Dieting is a brawl between two different regions of the brain, Dagher said.
Weight loss causes the body to signal that there's an energy deficit, activating a region of the brain associated with motivation and desire, he said. That region -- the ventromedial prefrontal cortex -- promotes hunger pangs in response.
But there's a counterbalancing force, another section of the brain that promotes self-control, called the lateral prefrontal cortex.
"It's a struggle, and we're doing brain imaging of that struggle, the struggle between the desire to lose weight and the desire to eat tasty food," Dagher said.
For the study, Dagher and his colleagues took brain scans of 24 people enrolled in a 1,200 calorie-per-day diet at a weight-loss clinic. One brain scan took place before starting the diet, another one month into the diet, and a third at three months.
"We showed them appetizing pictures of food and measured the brain response to these pictures," which naturally triggered the motivation region of the brain, Dagher said.
People who lost the most weight also displayed increased activity in the brain regions that promote self-control, overriding the hunger signals from the motivation centers, the researchers said.
According to Dr. Jeffrey Zigman, an endocrinologist with UT Southwestern Medical Center in Dallas, "Those people who achieved greater weight loss had a greater activation of brain regions that are involved in self-regulation, which might suggest they are better able to self-control their food intake."
In addition, Zigman said, "It seemed to indicate that in people who regained weight further down the line, those areas of the brain were not as active. It does suggest that a person's ability to activate those areas of the brain involved in cognitive control or self-regulation did better with achieving greater weight loss."
Dagher noted that it isn't as simple as saying that some people are better wired to maintain a healthy weight, since many factors can influence how well the self-control center functions.
For example, stress tends to cause a person's self-control systems to fail, Dagher said.
"It's possible people who had less success were more stressed. Events in their lives conspired to make it difficult for them to activate those brain regions," he said.

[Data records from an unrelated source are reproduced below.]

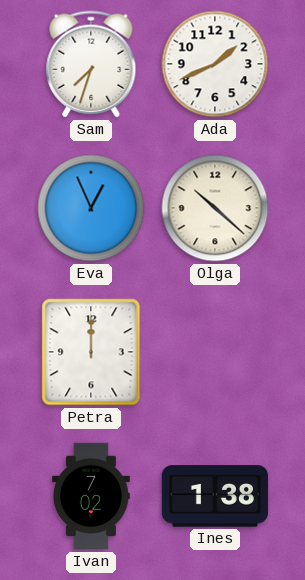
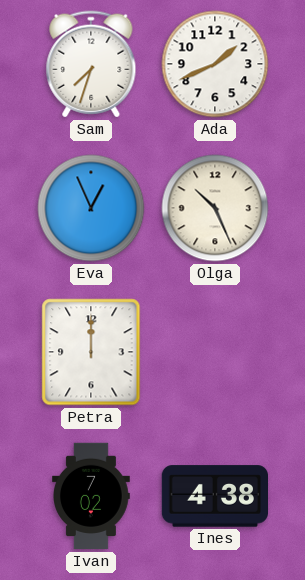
Olga: 10:22 -> 10:26
Ines: 1:38 -> 4:38
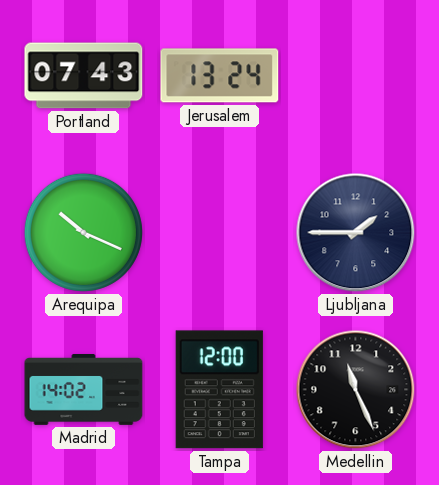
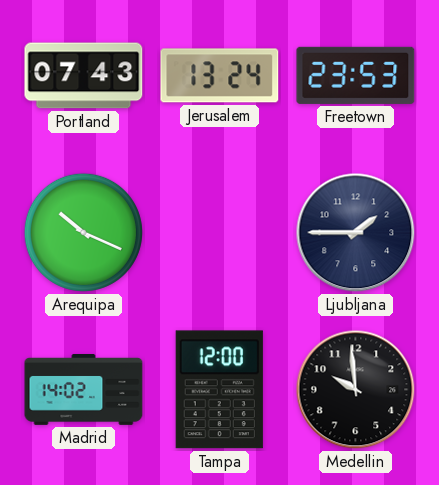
Freetown: none -> 23:53
Medellin: 11:26 -> 9:59
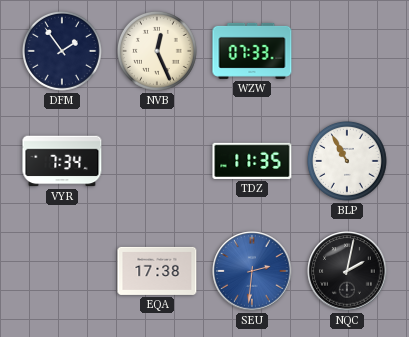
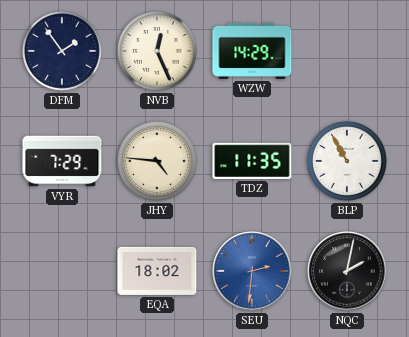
WZW: 07:33 -> 14:29
VYR: 7:34 -> 7:29
JHY: none -> 4:46
EQA: 17:38 -> 18:02
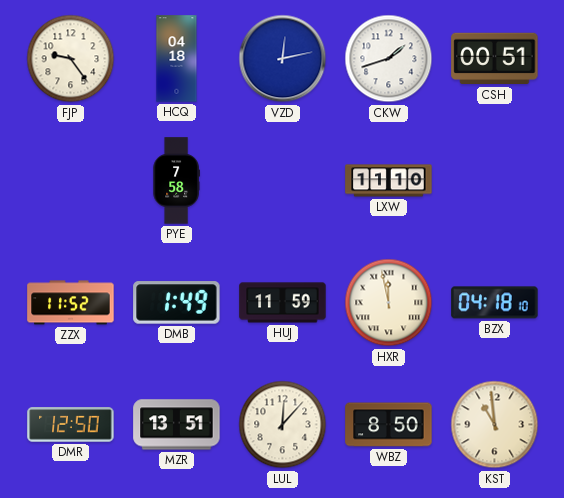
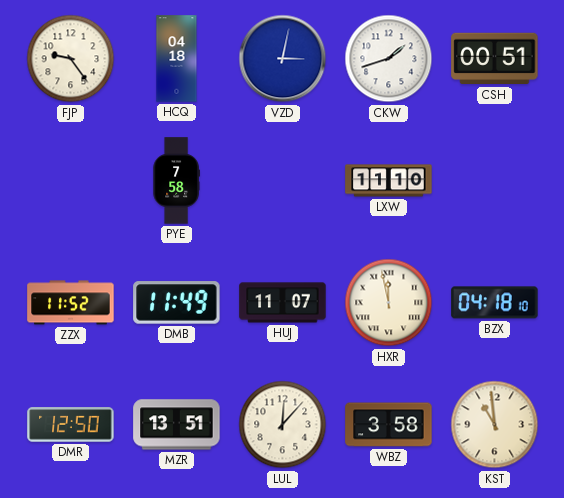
VZD: 12:13 -> 3:02
DMB: 1:49 -> 11:49
HUJ: 11:59 -> 11:07
WBZ: 8:50 -> 3:58
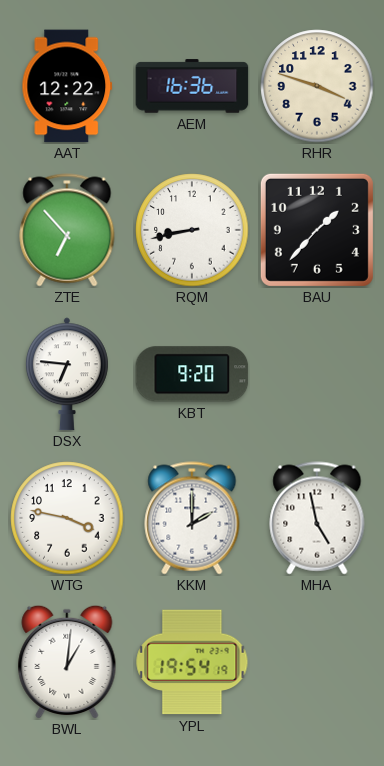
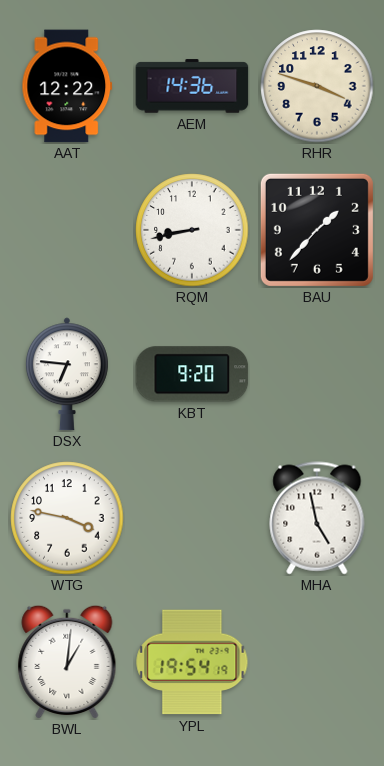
AEM: 16:36 -> 14:36
ZTE: 6:53 -> none
KKM: 2:00 -> none
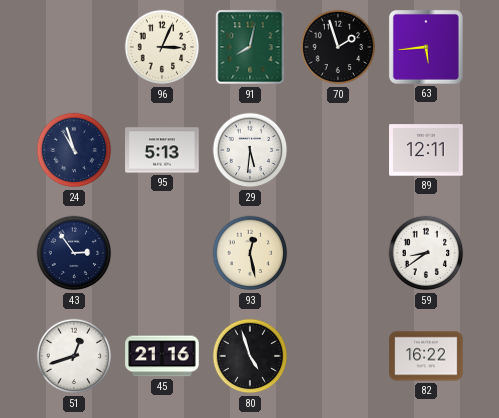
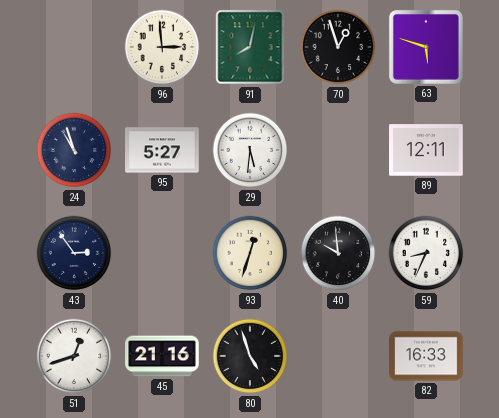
96: 3:04 -> 2:59
70: 1:57 -> 12:57
63: 5:44 -> 5:48
95: 5:13 -> 5:27
93: 12:28 -> 12:33
40: none -> 9:59
59: 8:39 -> 8:34
82: 16:22 -> 16:33
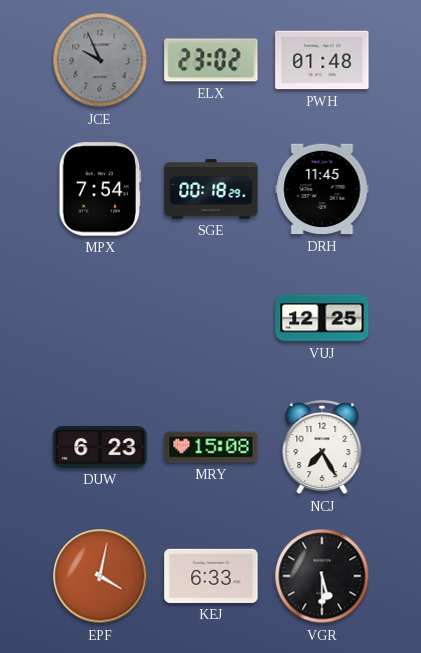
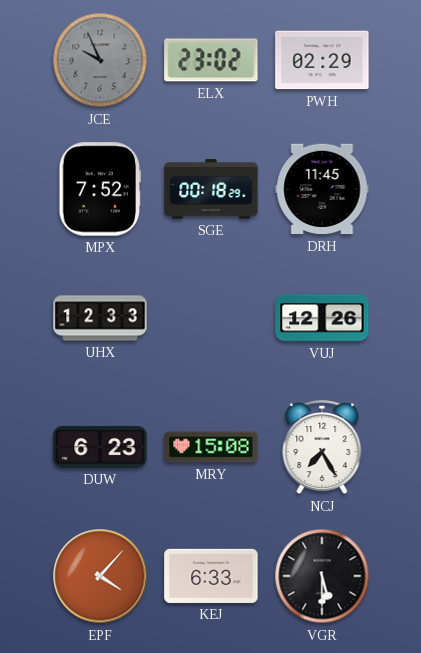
PWH: 01:48 -> 02:29
MPX: 7:54 -> 7:52
UHX: none -> 12:33
VUJ: 12:25 -> 12:26
EPF: 4:02 -> 4:07
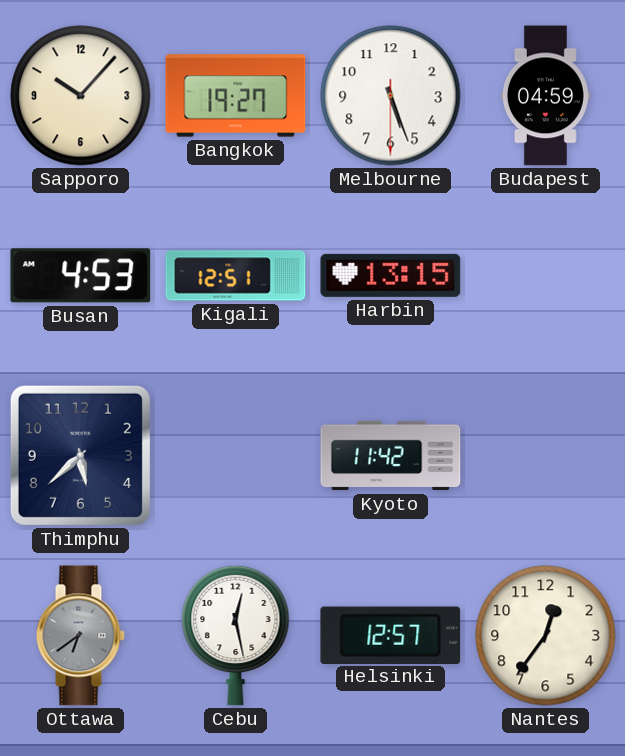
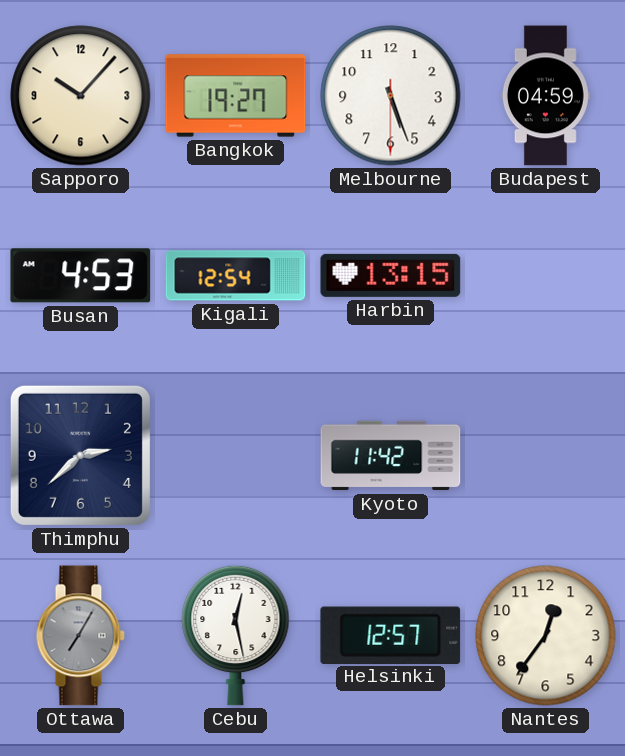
Kigali: 12:51 -> 12:54
Thimphu: 5:38 -> 2:38
Ottawa: 6:39 -> 7:05
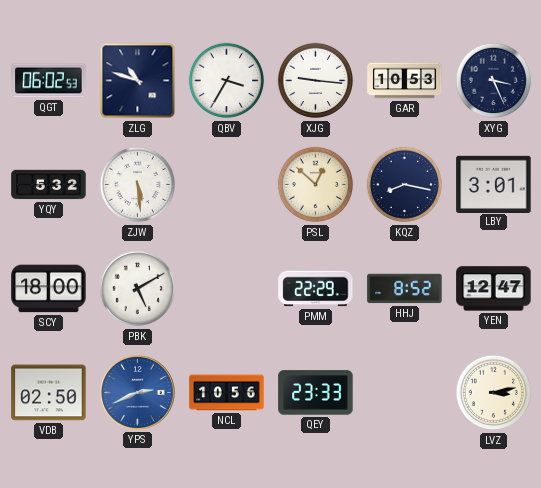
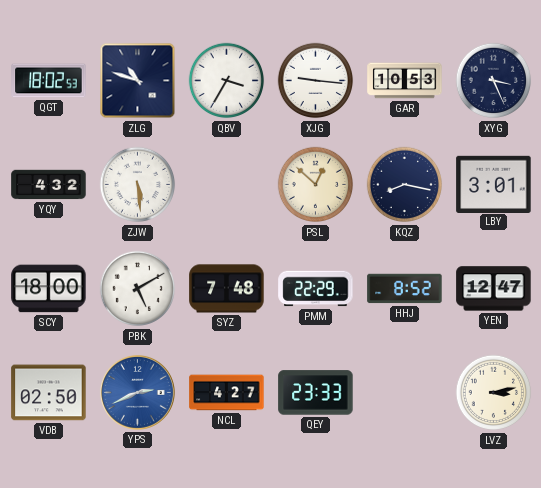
QGT: 06:02 -> 18:02
YQY: 5:32 -> 4:32
SYZ: none -> 7:48
NCL: 10:56 -> 4:27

Effective weight-loss plans might need to include treatments that promote self-control, such as cognitive behavioral therapy, Dagher suggested.
"People will say, 'I tend to overeat in this situation.' You train people to understand that and to engage an automatic system of response," Dagher said. "I know when I'm stressed I eat junk food, so I'm going to have another plan. Whenever I'm stressed and I have a craving for junk food, I'm going to have a healthy snack instead. You can actually train people to automatically enact those sort of plans."
Even better might be a combination of such therapy with medications that control hunger hormones, Dagher added.
However, Zigman said, it could be difficult for dieters to find a qualified cognitive behavioral therapist to help them lose weight.
"It's often the case, unfortunately, that those types of therapies are not easily available to people," Zigman said. "It's very difficult to make those types of changes, but this suggests it might be worth people's while to try to seek out those sort of behavioral treatments."
The study was published online Oct. 18 in the journal Cell Metabolism.